The Union strives for dealing with the AfD in parliamentary processes and functions in the new Bundestag, a common line of the future black and red coalition. Union Group Managing Director Thorsten Frei (CDU) said in Berlin that this should be discussed with the SPD. With a view to a debate initiated from the Union, he made it clear that it was not about a political classification of the AfD as a party.
Frei explained on the question of a vice presidential post for the AfD that each faction had a right of proposal, but then also had to have a majority in the Bundestag. “It doesn’t exist, and not just not briefly, but not crystal clear,” he said with a view to the constituent session in which an AfD candidate had failed. Therefore, he assumes “that this will continue to be very similar in the future with further elections.”

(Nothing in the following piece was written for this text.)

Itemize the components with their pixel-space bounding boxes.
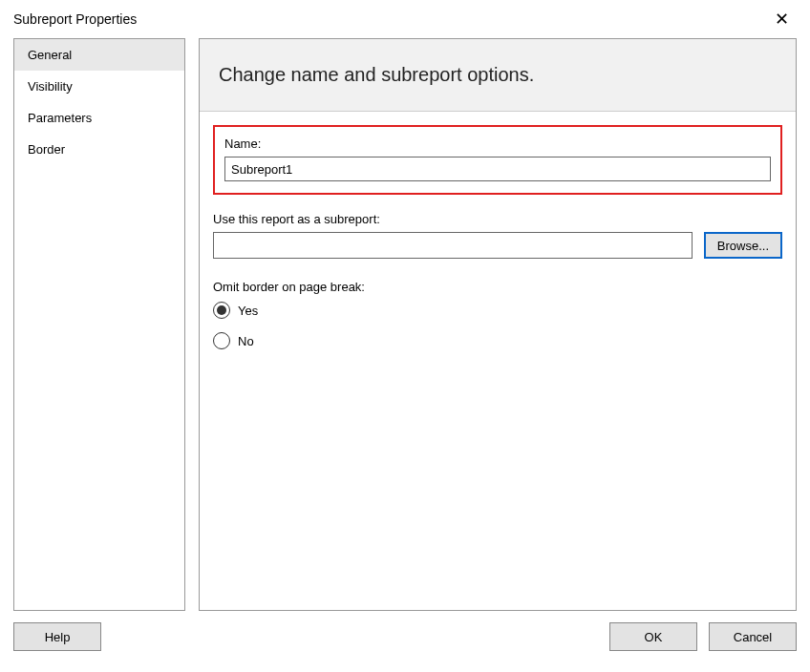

In the parliamentary control committee for the secret services, MPs of a party should not be represented, which in some federal states classified the protection of the constitution as right -wing extremist. “Just because otherwise you have to assume that the news services will not report directly and unfiltered.”
CDU Presidium member Jens Spahn had spoken in favor of dealing with the AfD in parliamentary operations as well as other opposition parties. This triggered a controversy. Since AfD’s Bundestag entry in 2017, all its applicants have been carried out as Vice President. In the past parliamentary term, the AfD also went away empty -handed in committee residues. It is now the second strongest group with 152 instead of 77 MPs.
Green Group Managing Director Irene Mihalic told the German Press Agency: “We expect the Union and SPD of any normalization of the AfD at least in part in part.” The Union and SPD should relate to overarching questions with the democratic opposition. “Together we are more than 75 percent, and we are convinced that parliamentaryism is essential for our democracy and that it is not allowed to be abused as a means for the abolition.”
dpa
Source: Stern

I have been working in the news industry for over 6 years, first as a reporter and now as an editor. I have covered politics extensively, and my work has appeared in major newspapers and online news outlets around the world. In addition to my writing, I also contribute regularly to 24 Hours World.